Like its Mountain Lion counterpart, Safari for Lion’s most obvious difference is the new Unified Smart Search Field, which combines the location bar and search bar into a single field. You can type in either a URL or a search term, in which case Safari will suggest answers based on your bookmarks and history, as well as pulling up common search queries from your search engine of choice.
Lion users also get the ability to read pages in their Reading List while offline, the ability to select the Chinese-language Baidu as their default search engine, and a Do Not Track option in the browser’s Privacy preferences. (The last is also automatically enabled when you use Private Browsing mode.) There’s also a new password pane for managing your saved website logins.
Apple’s also squashed a few bugs in the update, so the swipe-to-navigate gesture now works with PDFs, your Reading List read state is restored when you launch Safari, the user’s previous cookies are restored when Private Browsing mode is disabled without the need to relaunch the app, and full-screen video in certain webpages should now play correctly. There are also the usual assortment of security patches.
As for features not available to Lion users, there are a few—mostly dependent on systemwide improvements in Mountain Lion. For example, Lion users won’t get access to notifications from websites, the ability to use built-in sharing features, or iCloud Tabs. Nor will they get access to the new Tab View mode.

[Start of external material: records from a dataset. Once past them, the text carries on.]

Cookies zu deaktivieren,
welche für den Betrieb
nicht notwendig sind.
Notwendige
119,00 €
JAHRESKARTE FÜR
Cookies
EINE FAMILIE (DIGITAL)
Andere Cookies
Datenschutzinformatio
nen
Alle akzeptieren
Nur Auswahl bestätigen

However, Lion users should perhaps count their blessings that they received an update at all. Apple did not provide a version of Safari 6 for Windows; instead, PC users get only a Safari 5.1.7 update that fixes a couple of bugs. It’s unclear whether or not the company will release a new version of Safari for Windows; we’ve reached out to Apple for comment and will update this story if we receive further information.
Safari 6 requires Mac OS X Lion and is available via Software Update.